Most people know what a bucket list is, but a reverse bucket list is a little more mysterious. For a bucket list, you write down all of things you want to do or accomplish.
But for a reverse bucket list, you write down things you’ve already done, such as activities and accomplishments. This method can be especially helpful when you need a confidence boost or when you need to work out a problem and could use some insight from your past actions.
You can make a reverse bucket list to fit whatever your needs may be, so here are some dos and don’ts to keep in mind when creating one.
1. DO find a common theme.
Say you’re having a hard time at work, and for whatever reason, nothing you do seems to work out. You need a pick-me-up reminder of your past successes and how they all came to be from your hard work.
Take five minutes and write down some of your recent work-related accomplishments, such as promotions, successful presentations, or even words of praise from your boss.
By zoning in on the area that you need a little boost in, you will be able to tailor your list to that area and, in turn, feel more confident about it in the end.

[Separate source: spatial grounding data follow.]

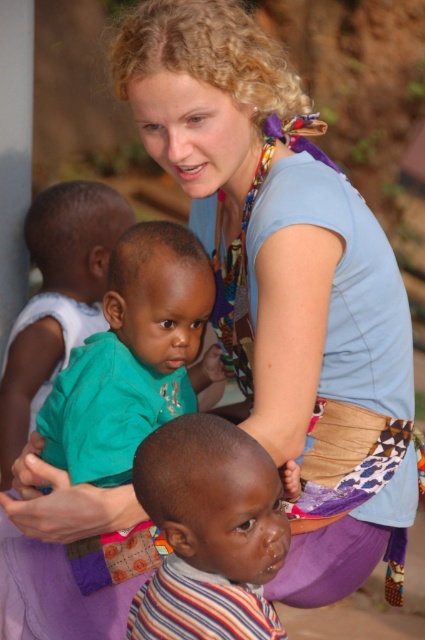 Question: Among these objects, which one is farthest from the camera?

Choices:
 (A) green matte shirt at center
 (B) striped fabric shirt at center

Answer: (A)

Question: Estimate the real-world distances between objects in this image. Which object is closer to the green fabric shirt at center?

Choices:
 (A) green matte shirt at center
 (B) striped fabric shirt at center

Answer: (A)

Question: Is striped fabric shirt at center below green matte shirt at center?

Choices:
 (A) yes
 (B) no

Answer: (A)

Question: Is striped fabric shirt at center to the right of green matte shirt at center from the viewer's perspective?

Choices:
 (A) no
 (B) yes

Answer: (B)

Question: Considering the real-world distances, which object is farthest from the green matte shirt at center?

Choices:
 (A) green fabric shirt at center
 (B) striped fabric shirt at center

Answer: (A)

Question: Where is green matte shirt at center located in relation to green fabric shirt at center in the image?

Choices:
 (A) right
 (B) left

Answer: (A) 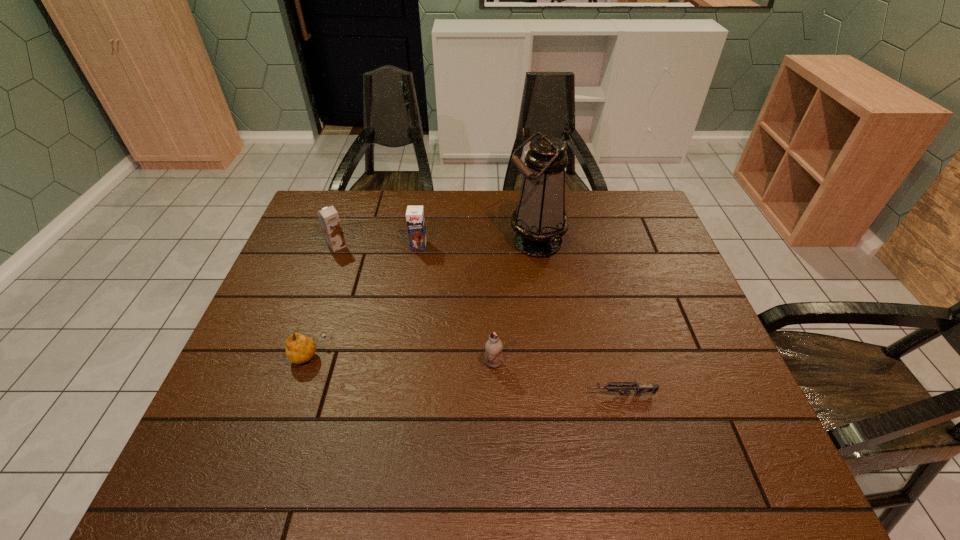 Image resolution: width=960 pixels, height=540 pixels. What are the coordinates of `vacant area at the left edge` in the screenshot? It's located at (228, 409).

If it’s about work, write down work-related successes. If it’s about your social skills, write down times you met friends and how you made those relationships happen.
If you don’t have a specific area you want to address and just want to feel better overall, then mix it up. Write down times when you felt adventurous, successful, happy, or intelligent. Addressing all of these aspects will give you the positive perspective you need.
2. DON’T dwell on the negative.
I’ve found that when you’re feeling particularly low in a single moment and you try to do this exercise, you can succumb to only remembering negative moments. When you’re consumed by negative thoughts, it’s much easier to exist in them rather than recall the positive ones.
If you’re trying to do this exercise and can’t seem to think of one past accomplishment or happy memory, then take a step back. Make a cup of coffee, read a book, or listen to a song. When you believe you’ve achieved greater clarity, then try again.
Sometimes, it’s easy to be upset at ourselves and not want to do anything about it, so we keep spiraling with no way out.
An important part of this exercise is that you’re open to remembering those good memories and achievements, and if you do that, they will come to you with greater ease.
3. DO list concrete actions.
A reverse bucket list not only helps you remember positive moments in your life, but it can also give you guidance on how to proceed forward.
If we’re faced with a monumental task in front of us, we can feel so overwhelmed that we psych ourselves out before even trying then think we’ve already failed. Depending on the situation at-hand, it’s beneficial to think about similar situations in the past and how you handled them then.
Maybe you’re having an issue with a coworker and you decide to write down past positive moments with your colleagues to help you feel better. As you’re writing them down, you may recall a similar disagreement.
Write down the specifics of what happened and what you did to resolve it. Writing helps us work out problems and by listing the specifics of that moment and the actions you took to resolve it, you will walk away with a better idea of how to handle your current issue.
4. DON’T forget to save it.
I like to save most things that I write, primarily because I sometimes like to look back at what I was thinking at a certain time and compare it to how I feel now.
Reverse bucket lists can be a good tool for you to save whether you want to walk down memory lane one day or when you need a reminder of how to create one. Write your lists on your phone, on random sticky notes, or in your journal and your reverse bucket lists can have the potential of coming in handy in the future.
By writing down all of your past accomplishments, you can relive your favorite experiences and memories and be able to remind yourself of what you’re capable of. It will serve as a reminder of your capabilities and provide you with a greater perspective when you’re feeling especially low or unsure of yourself.